4. Cultural implications
Whether racism or anti-racism is more natural depends fully on the biological context, that is, on the threats to and opportunities for one’s genetic interests in a given environment. But why should we care about what is natural anyway? Should we not rather focus exclusively on culture? E. O. Wilson disagrees:
Can culture alter human behavior to approach altruistic perfection? Might it be possible to touch some magical talisman or design a Skinnerian technology that creates a race of saints? The answer is no. […] Can the cultural evolution of higher ethical values gain a direction and momentum of its own and completely replace genetic evolution? I think not. The genes hold culture on a leash. The leash is very long, but inevitably values will be constrained in accordance with their effects on the human gene pool. (Wilson, pp. 165, 167)

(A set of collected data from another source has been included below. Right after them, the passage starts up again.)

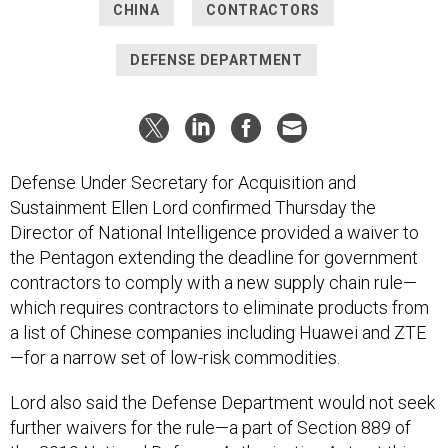
CHINA
CONTRACTORS
DEFENSE DEPARTMENT
Defense Under Secretary for Acquisition and
Sustainment Ellen Lord confirmed Thursday the
Director of National Intelligence provided a waiver to
the Pentagon extending the deadline for government
contractors to comply with a new supply chain rule—
which requires contractors to eliminate products from
a list of Chinese companies including Huawei and ZTE
—for a narrow set of low-risk commodities.
Lord also said the Defense Department would not seek
further waivers for the rule—a part of Section 889 of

In addition to this general biological limitation, we must also not forget that the human nervous system with its capacity to experience pain and pleasure was shaped by evolution. Our biological nature structures our experiences of well-being as well as our motivations to act. It would therefore be unethical to neglect human nature in favor of radical social constructionism.
5. Political implications
All major political disagreements seem to ultimately stem from the complexity of human nature. Left vs. right, globalism vs. nationalism, capitalism vs. socialism, feminism vs. traditionalism—all these conflicts trace back to our conflicting intuitions about whether human nature is individualistic or collectivistic. In reality, it is both, though more on the individualistic end of the spectrum.
Our mammalian condition to prioritize personal reproductive success over tribe and family suggests that individual freedoms (human rights) make sense, yet we also need democratic freedoms (civil rights). Our calculating selfishness suggests that globalist tendencies make sense, yet we also need to empathetically protect nationalist interests. Our unity in egoism suggests that capitalistic economism makes sense, yet we also need to tribally consider social welfare. Our individualistic predisposition suggests that feminism makes sense, yet we also need to traditionally foster gender roles.
While this may look like an irresolute centrist‘s path of mediocrity, no other path factors in the complex reality of human nature. So, shall moderation be our highest virtue, or does it make us ideological cowards? (Also, keep in mind that ‘natural’ does not necessarily equal ‘good’.)